MAKASSAR – Kamis (4/3/2026), Kejaksaan Tinggi Sulawesi Selatan (Kejati Sulsel) dan Fakultas Hukum Universitas Hasanuddin (Unhas) resmi meluncurkan buku “KUHAP Baru: Tantangan dan Harapan” di Baruga Adhyaksa, Makassar.
Acara ini jadi momentum penting: Kepala Kejati Sulsel, Dr. Didik Farkhan Alisyahdi, Ketua Pengadilan Tinggi Makassar, YM Dr. Hj. Nirwana, dan Dekan FH Unhas, Prof. Dr. Hamzah Halim, hadir langsung. Secara virtual, Jaksa Agung Muda Tindak Pidana Umum (Jampidum) RI), Prof. Dr. Asep Nana Mulyana, memberi apresiasi.
Buku ini lahir dari Focus Group Discussion (FGD) yang melibatkan akademisi dan praktisi hukum. Kajati Sulsel menekankan, KUHAP Baru membawa perubahan fundamental:
- Pergeseran paradigma
- Penguatan hak
- Mekanisme baru
- Kesetaraan
- Modernisasi hukum
“Buku ini jadi panduan praktis bagi penegak hukum. Kami harap bisa dorong kualitas SDM aparat dan praktisi,” ujar Dr. Didik Farkhan.
Akademisi dan Praktisi Bersinergi
Disunting oleh Fajlurrahman Jurdi, Ketua Pusat Kajian Kejaksaan FH Unhas, buku ini ditulis oleh lintas profesi: Jaksa, Hakim, Advokat, Dosen. Beberapa nama besar antara lain:
- Prof. Dr. Ruslan Renggong, S.H., M.H.
- Prof. Dr. Muhammad Rinaldy Bima, S.H., M.H.

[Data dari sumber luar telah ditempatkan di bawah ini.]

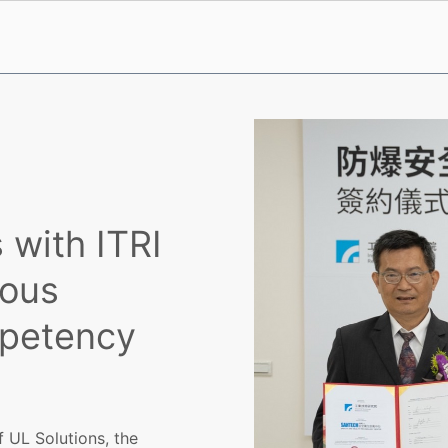
 with ITRI
ous
mpetency
f UL Solutions, the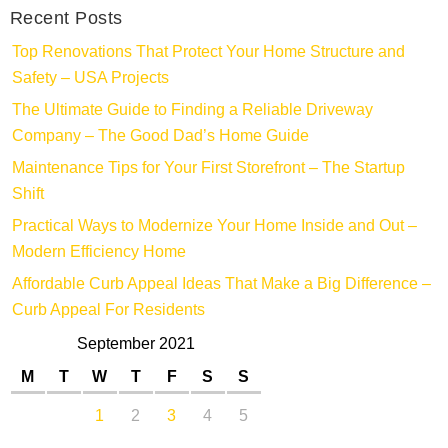
Recent Posts
Top Renovations That Protect Your Home Structure and
Safety – USA Projects
The Ultimate Guide to Finding a Reliable Driveway
Company – The Good Dad’s Home Guide
Maintenance Tips for Your First Storefront – The Startup
Shift
Practical Ways to Modernize Your Home Inside and Out –
Modern Efficiency Home
Affordable Curb Appeal Ideas That Make a Big Difference –
Curb Appeal For Residents
September 2021
M
T
W
T
F
S
S
1
2
3
4
5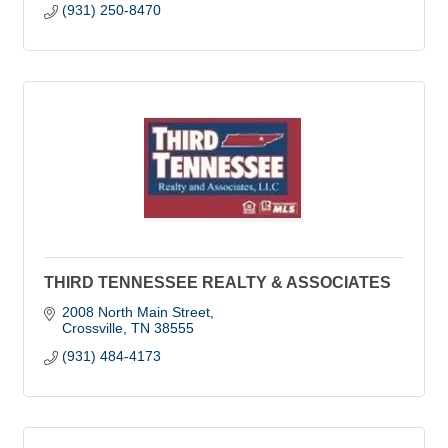
(931) 250-8470
THIRD TENNESSEE REALTY & ASSOCIATES
2008 North Main Street
Crossville
TN
38555
(931) 484-4173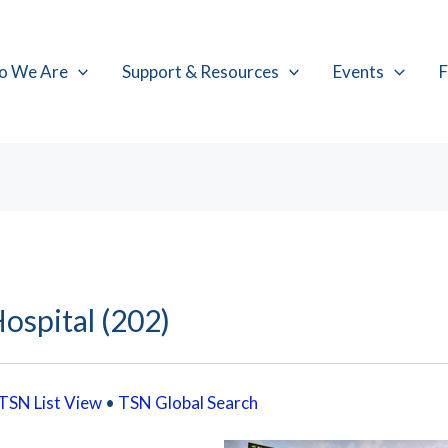
o We Are
Support & Resources
Events
F
ospital (202)
TSN List View
•
TSN Global Search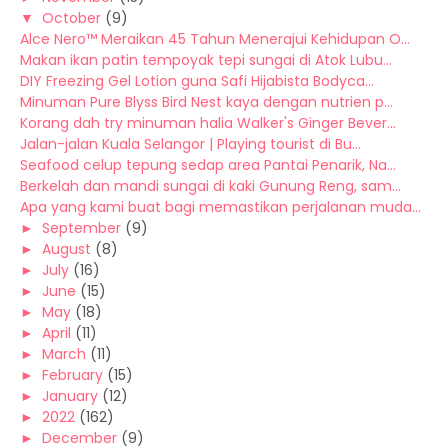
▼
October
(9)
Alce Nero™ Meraikan 45 Tahun Menerajui Kehidupan O...
Makan ikan patin tempoyak tepi sungai di Atok Lubu...
DIY Freezing Gel Lotion guna Safi Hijabista Bodyca...
Minuman Pure Blyss Bird Nest kaya dengan nutrien p...
Korang dah try minuman halia Walker's Ginger Bever...
Jalan-jalan Kuala Selangor | Playing tourist di Bu...
Seafood celup tepung sedap area Pantai Penarik, Na...
Berkelah dan mandi sungai di kaki Gunung Reng, sam...
Apa yang kami buat bagi memastikan perjalanan muda...
►
September
(9)
►
August
(8)
►
July
(16)
►
June
(15)
►
May
(18)
►
April
(11)
►
March
(11)
►
February
(15)
►
January
(12)
►
2022
(162)
►
December
(9)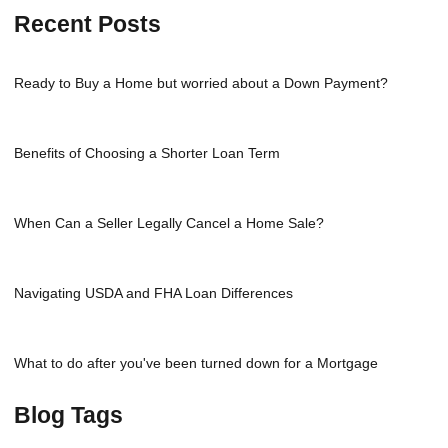
Recent Posts
Ready to Buy a Home but worried about a Down Payment?
Benefits of Choosing a Shorter Loan Term
When Can a Seller Legally Cancel a Home Sale?
Navigating USDA and FHA Loan Differences
What to do after you've been turned down for a Mortgage
Blog Tags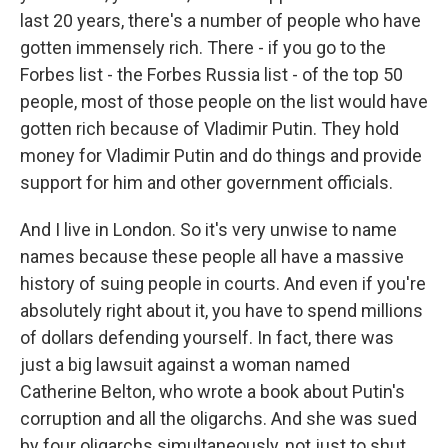
last 20 years, there's a number of people who have
gotten immensely rich. There - if you go to the
Forbes list - the Forbes Russia list - of the top 50
people, most of those people on the list would have
gotten rich because of Vladimir Putin. They hold
money for Vladimir Putin and do things and provide
support for him and other government officials.
And I live in London. So it's very unwise to name
names because these people all have a massive
history of suing people in courts. And even if you're
absolutely right about it, you have to spend millions
of dollars defending yourself. In fact, there was
just a big lawsuit against a woman named
Catherine Belton, who wrote a book about Putin's
corruption and all the oligarchs. And she was sued
by four oligarchs simultaneously, not just to shut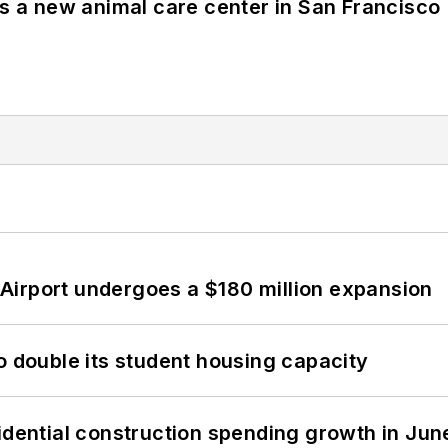
es a new animal care center in San Francisco
Airport undergoes a $180 million expansion
o double its student housing capacity
idential construction spending growth in Jun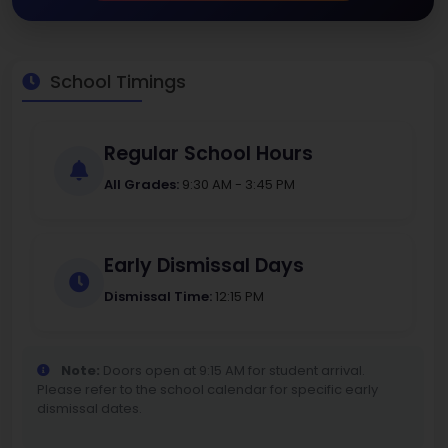
School Timings
Regular School Hours
All Grades:
9:30 AM - 3:45 PM
Early Dismissal Days
Dismissal Time:
12:15 PM
Note:
Doors open at 9:15 AM for student arrival.
Please refer to the school calendar for specific early
dismissal dates.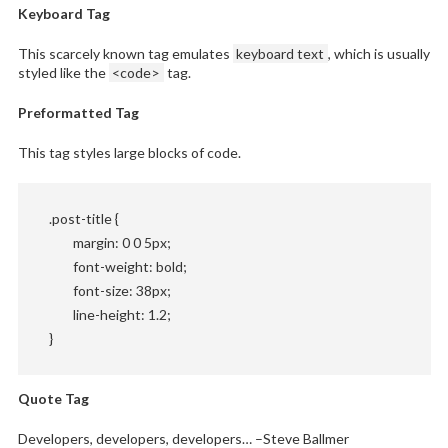
Keyboard Tag
This scarcely known tag emulates
keyboard text
, which is usually
styled like the
<code>
tag.
Preformatted Tag
This tag styles large blocks of code.
.post-title {

	margin: 0 0 5px;

	font-weight: bold;

	font-size: 38px;

	line-height: 1.2;

}
Quote Tag
Developers, developers, developers…
–Steve Ballmer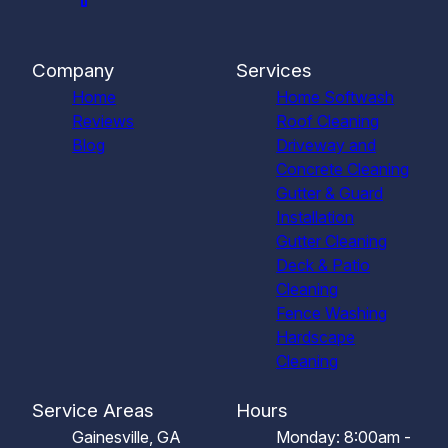
Company
Services
Home
Home Softwash
Reviews
Roof Cleaning
Blog
Driveway and
Concrete Cleaning
Gutter & Guard
Installation
Gutter Cleaning
Deck & Patio
Cleaning
Fence Washing
Hardscape
Cleaning
Service Areas
Hours
Gainesville, GA
Monday: 8:00am -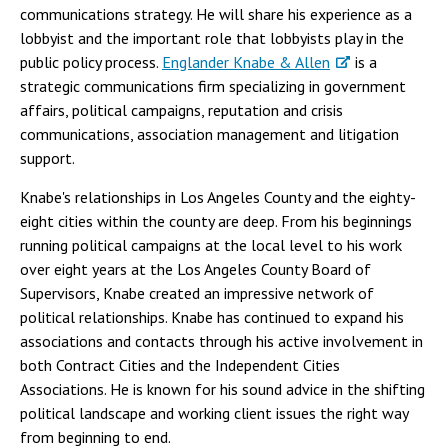
communications strategy. He will share his experience as a
lobbyist and the important role that lobbyists play in the
public policy process.
Englander Knabe & Allen
is a
strategic communications firm specializing in government
affairs, political campaigns, reputation and crisis
communications, association management and litigation
support.
Knabe's relationships in Los Angeles County and the eighty-
eight cities within the county are deep. From his beginnings
running political campaigns at the local level to his work
over eight years at the Los Angeles County Board of
Supervisors, Knabe created an impressive network of
political relationships. Knabe has continued to expand his
associations and contacts through his active involvement in
both Contract Cities and the Independent Cities
Associations. He is known for his sound advice in the shifting
political landscape and working client issues the right way
from beginning to end.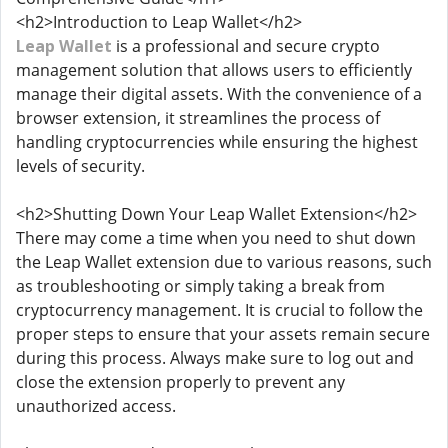
<h2>Introduction to Leap Wallet</h2>
Leap Wallet
is a professional and secure crypto
management solution that allows users to efficiently
manage their digital assets. With the convenience of a
browser extension, it streamlines the process of
handling cryptocurrencies while ensuring the highest
levels of security.
<h2>Shutting Down Your Leap Wallet Extension</h2>
There may come a time when you need to shut down
the Leap Wallet extension due to various reasons, such
as troubleshooting or simply taking a break from
cryptocurrency management. It is crucial to follow the
proper steps to ensure that your assets remain secure
during this process. Always make sure to log out and
close the extension properly to prevent any
unauthorized access.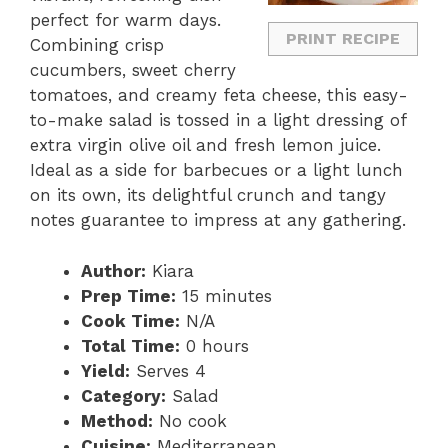
perfect for warm days.
PRINT RECIPE
Combining crisp
cucumbers, sweet cherry
tomatoes, and creamy feta cheese, this easy-
to-make salad is tossed in a light dressing of
extra virgin olive oil and fresh lemon juice.
Ideal as a side for barbecues or a light lunch
on its own, its delightful crunch and tangy
notes guarantee to impress at any gathering.
Author:
Kiara
Prep Time:
15 minutes
Cook Time:
N/A
Total Time:
0 hours
Yield:
Serves 4
Category:
Salad
Method:
No cook
Cuisine:
Mediterranean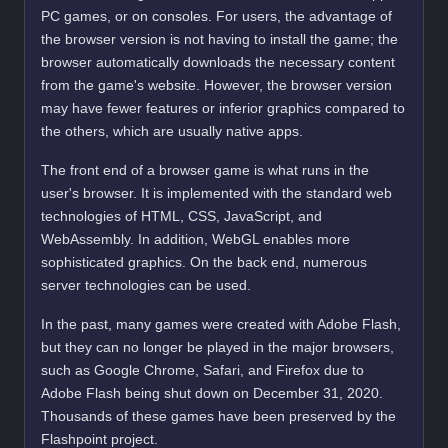
PC games, or on consoles. For users, the advantage of
the browser version is not having to install the game; the
browser automatically downloads the necessary content
from the game's website. However, the browser version
may have fewer features or inferior graphics compared to
the others, which are usually native apps.
The front end of a browser game is what runs in the
user's browser. It is implemented with the standard web
technologies of HTML, CSS, JavaScript, and
WebAssembly. In addition, WebGL enables more
sophisticated graphics. On the back end, numerous
server technologies can be used.
In the past, many games were created with Adobe Flash,
but they can no longer be played in the major browsers,
such as Google Chrome, Safari, and Firefox due to
Adobe Flash being shut down on December 31, 2020.
Thousands of these games have been preserved by the
Flashpoint project.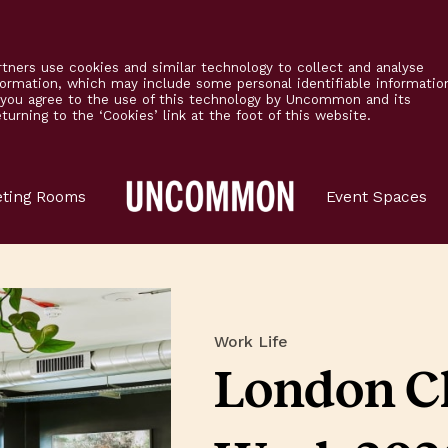
tners use cookies and similar technology to collect and analyse
formation, which may include some personal identifiable informatio
’ you agree to the use of this technology by Uncommon and its
urning to the ‘Cookies’ link at the foot of this website.
Main
ting Rooms
Event Spaces
Logo
Work Life
London C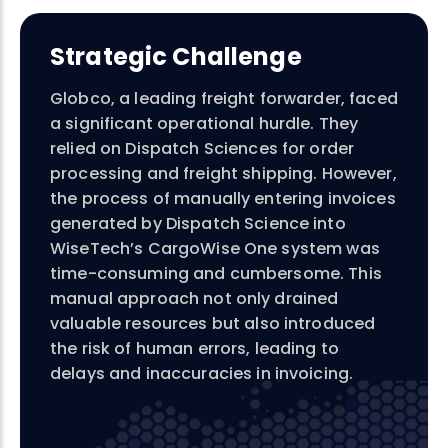
Strategic Challenge
Globco
, a leading freight forwarder, faced
a significant operational hurdle. They
relied on Dispatch Sciences for order
processing and freight shipping. However,
the process of manually entering invoices
generated by Dispatch Science into
WiseTech’s CargoWise One system was
time-consuming and cumbersome. This
manual approach not only drained
valuable resources but also introduced
the risk of human errors, leading to
delays and inaccuracies in invoicing.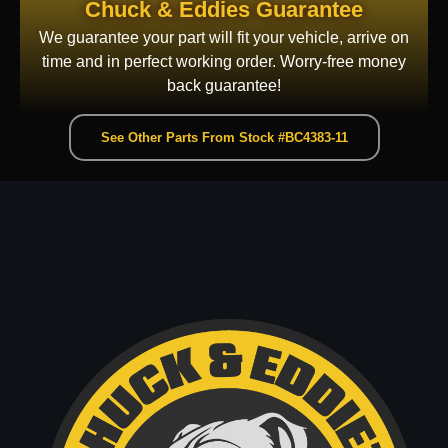
Chuck & Eddies Guarantee
We guarantee your part will fit your vehicle, arrive on
time and in perfect working order. Worry-free money
back guarantee!
See Other Parts From Stock #BC4383-11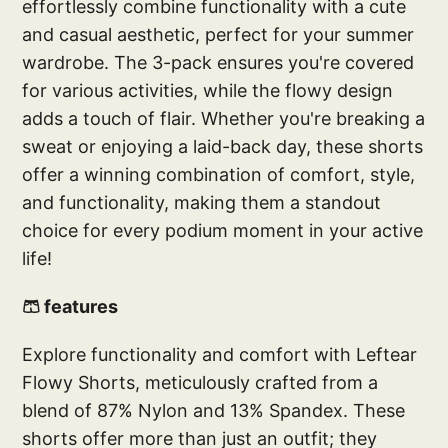
effortlessly combine functionality with a cute
and casual aesthetic, perfect for your summer
wardrobe. The 3-pack ensures you're covered
for various activities, while the flowy design
adds a touch of flair. Whether you're breaking a
sweat or enjoying a laid-back day, these shorts
offer a winning combination of comfort, style,
and functionality, making them a standout
choice for every podium moment in your active
life!
🩳 features
Explore functionality and comfort with Leftear
Flowy Shorts, meticulously crafted from a
blend of 87% Nylon and 13% Spandex. These
shorts offer more than just an outfit; they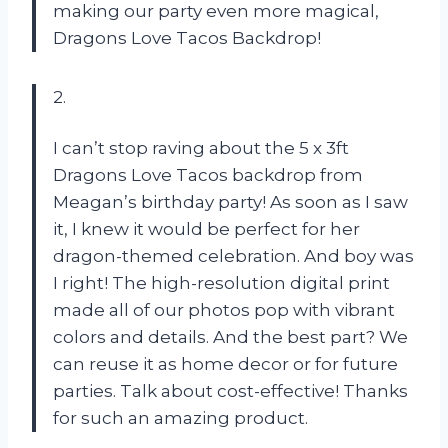
making our party even more magical,
Dragons Love Tacos Backdrop!
2.
I can’t stop raving about the 5 x 3ft
Dragons Love Tacos backdrop from
Meagan’s birthday party! As soon as I saw
it, I knew it would be perfect for her
dragon-themed celebration. And boy was
I right! The high-resolution digital print
made all of our photos pop with vibrant
colors and details. And the best part? We
can reuse it as home decor or for future
parties. Talk about cost-effective! Thanks
for such an amazing product.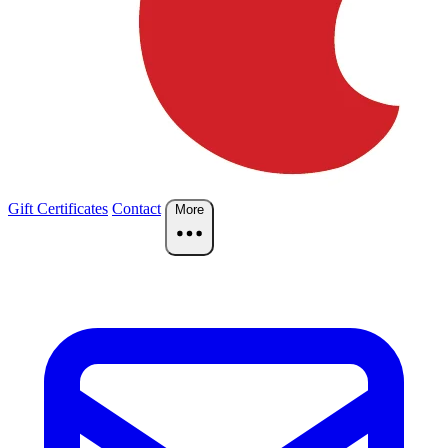
Gift Certificates
Contact
More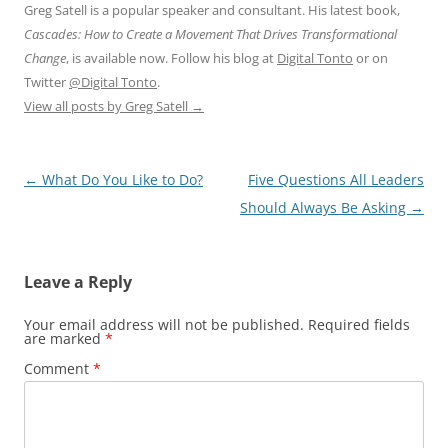
Greg Satell is a popular speaker and consultant. His latest book,
Cascades: How to Create a Movement That Drives Transformational
Change
, is available now. Follow his blog at
Digital Tonto
or on
Twitter
@Digital Tonto
.
View all posts by Greg Satell
→
Post
←
What Do You Like to Do?
Five Questions All Leaders
navigation
Should Always Be Asking
→
Leave a Reply
Your email address will not be published.
Required fields
are marked
*
Comment
*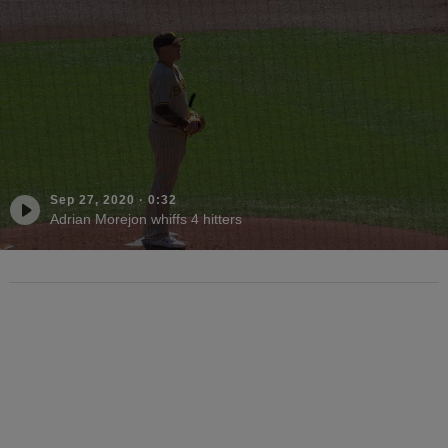
Sep 27, 2020
·
0:32
Adrian Morejon whiffs 4 hitters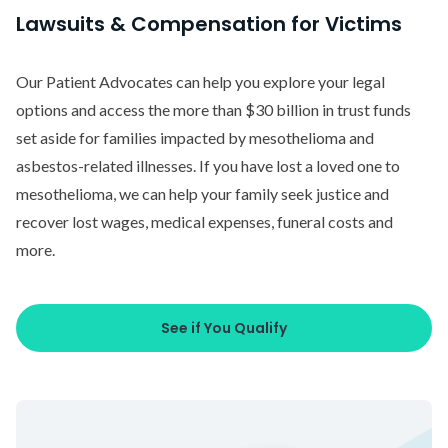
Lawsuits & Compensation for Victims
Our Patient Advocates can help you explore your legal
options and access the more than $30 billion in trust funds
set aside for families impacted by mesothelioma and
asbestos-related illnesses. If you have lost a loved one to
mesothelioma, we can help your family seek justice and
recover lost wages, medical expenses, funeral costs and
more.
See if You Qualify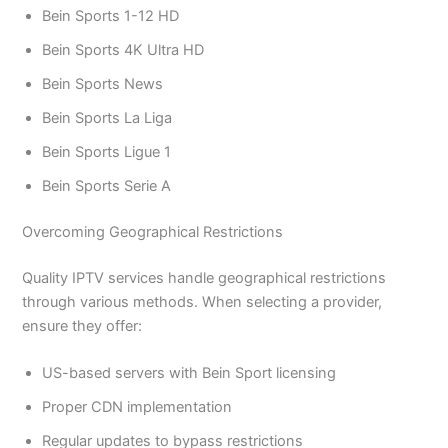
Bein Sports 1-12 HD
Bein Sports 4K Ultra HD
Bein Sports News
Bein Sports La Liga
Bein Sports Ligue 1
Bein Sports Serie A
Overcoming Geographical Restrictions
Quality IPTV services handle geographical restrictions
through various methods. When selecting a provider,
ensure they offer:
US-based servers with Bein Sport licensing
Proper CDN implementation
Regular updates to bypass restrictions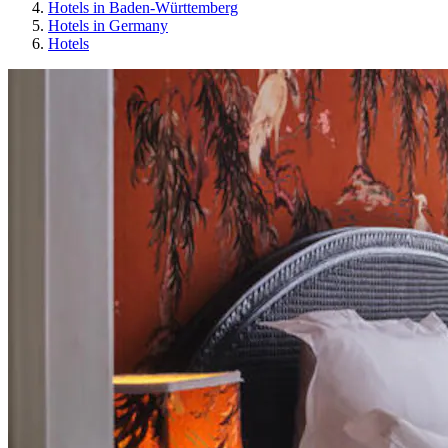
Hotels in Baden-Württemberg
Hotels in Germany
Hotels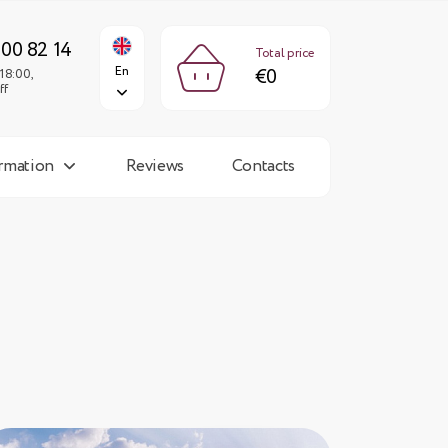
€0
En
Fri: 9:00-18:00,
Sun: day off
300 82 14
Total price
En
€0
18:00,
ff
ormation
Reviews
Contacts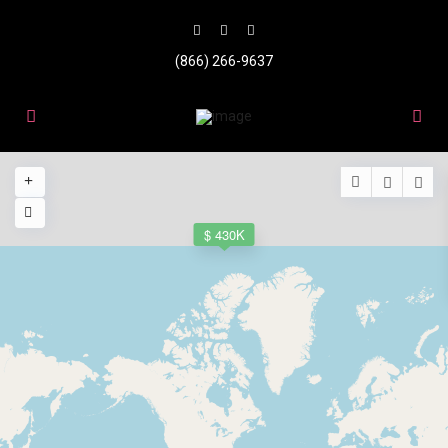
(866) 266-9637
$ 430K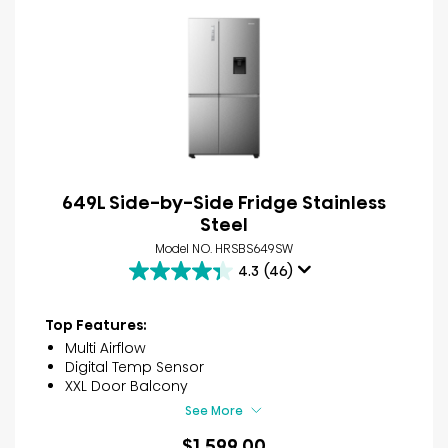
649L Side-by-Side Fridge Stainless
Steel
Model NO. HRSBS649SW
4.3
(46)
4.3
out
of
Top Features:
5
Multi Airflow
stars.
Digital Temp Sensor
46
XXL Door Balcony
reviews
See More
$1,599.00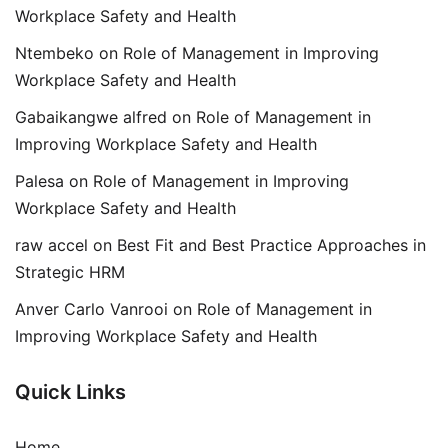
Workplace Safety and Health
Ntembeko
on
Role of Management in Improving
Workplace Safety and Health
Gabaikangwe alfred
on
Role of Management in
Improving Workplace Safety and Health
Palesa
on
Role of Management in Improving
Workplace Safety and Health
raw accel
on
Best Fit and Best Practice Approaches in
Strategic HRM
Anver Carlo Vanrooi
on
Role of Management in
Improving Workplace Safety and Health
Quick Links
Home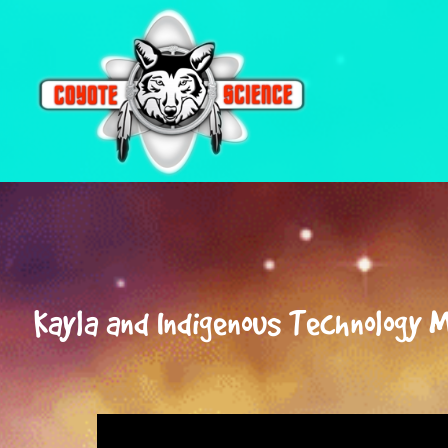
Coyote
Science
Kayla and Indigenous Technology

- Dr. Hijrah Adhyanti Mirzana, S.H., M.H.
- Dr. H. Tadjuddin Rachman, S.H., M.H.
- Dr. Rahman Syamsuddin, S.H., M.H.
- Dr. Andi Julia Cakrawala, S.H., M.H.
- …dan 15 kontributor lainnya
Buku ini jadi jembatan teori-praktik hukum, memberi kerangka universal pada aspek penting Hukum Acara Pidana di Indonesia.
Prof. Dr. Asep Nana Mulyana menambahkan, buku ini bukan cuma akademik, tapi panduan nyata untuk Jaksa, Hakim, Advokat, agar penegakan hukum makin modern, adil, dan transparan.
#PenegakHukumGoModern ✅ #HukumTerdepan ✅ #KUHAPBaru ✅ — itulah semangat peluncuran buku ini. Kolaborasi akademisi dan praktisi hukum jadi senjata strategis membangun sistem peradilan Indonesia yang lebih kuat dan berkeadilan.